5 safety tips for walking your dog in hot weather
Fortunately, there are several things dog owners can do to protect their dogs from heatstroke while still being able to provide them will all the exercise they need to be happy and healthy.
- Plan your walks for cooler periods of the day: avoid walking your dog during the peak of the heat by preferring walking your dog early in the morning or late in the evening. That’s when the temperatures are cooler which reduces the risk of heatstroke.
- Be mindful of your dog’s age and fitness and health levels: dogs that are older, overweight, and have breathing difficulties tend to have a higher risk of suffering from heatstroke. Keep an eye out on your dog and restrict your dog’s exercise in extreme conditions. Too much exercise can trigger a heatstroke.

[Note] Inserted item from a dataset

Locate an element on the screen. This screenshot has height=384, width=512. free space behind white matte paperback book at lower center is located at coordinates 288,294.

- Adjust your walking route if possible: as mentioned in the previous tip, you should restrict your dog’s exercise and that can mean changing the length of your walk or choosing an easier path avoiding hills, or anything that can make the walk challenging. You’ll also want to pick a route with plenty of shade to avoid direct sunlight as much as possible and with a pavement that doesn’t heat up as much as asphalt.
- Pack up the essentials: if you’re planning on walking more than just around your block, be sure to pack the right equipment. During extremely hot weather, dogs can easily get dehydrated so packing a collapsible water bowl and bottle of fresh water is a good idea.

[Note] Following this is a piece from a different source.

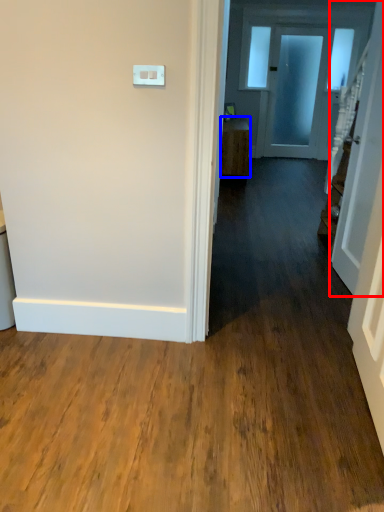 Question: Which object appears closest to the camera in this image, door (highlighted by a red box) or furniture (highlighted by a blue box)?

Choices:
 (A) door
 (B) furniture

Answer: (A) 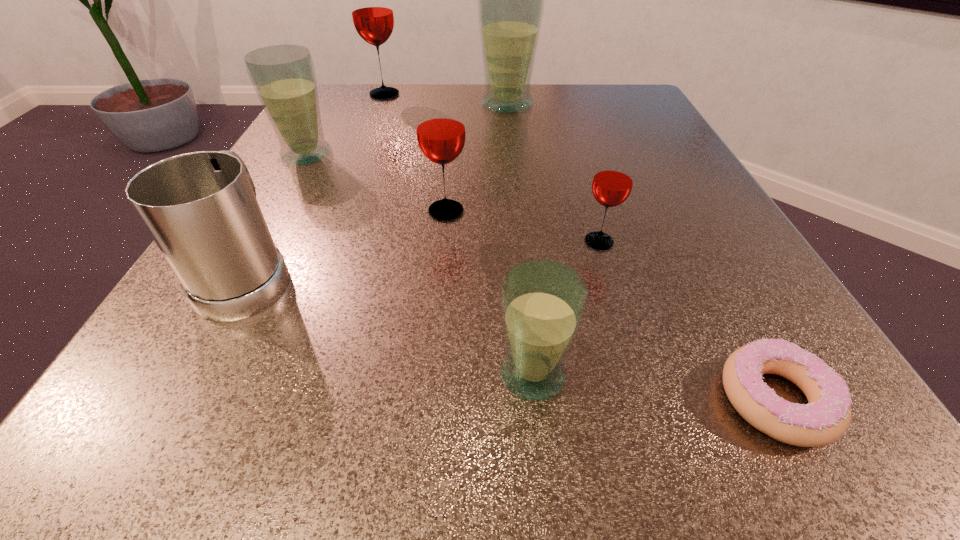 The height and width of the screenshot is (540, 960). I want to click on the second glass from left to right, so click(372, 13).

- Use sunscreen: not only on yourself but on your dog as well. Yes, dogs can also get sunburns. That’s why it’s good to have some pet-safe sunscreen around the house. Apply it on exposed parts of your dog’s skin such as the tip of the ears and nose. This becomes more important in dogs that have white or light-colored fur and skin that is more vulnerable to sunburns. Ask your vet for help with choosing a good sunscreen for your dog. Whenever using a new product on your dog’s skin make sure it doesn’t develop any skin allergies.
Making sense of it all
Hot weather is hard enough on humans and we don’t have any fur covering our bodies. So if you’re having a hard time with the high temperatures, your dog is feeling it as well. However, no matter how hot it is, your dog still needs to go outside for walks. Not having a plan for your walks can dangerously increase the chances of your dog suffering from a heatstroke which, in severe cases can lead to death. Following the tips described above is key to ensure that your dog is happy, healthy, and safe during your summer walks.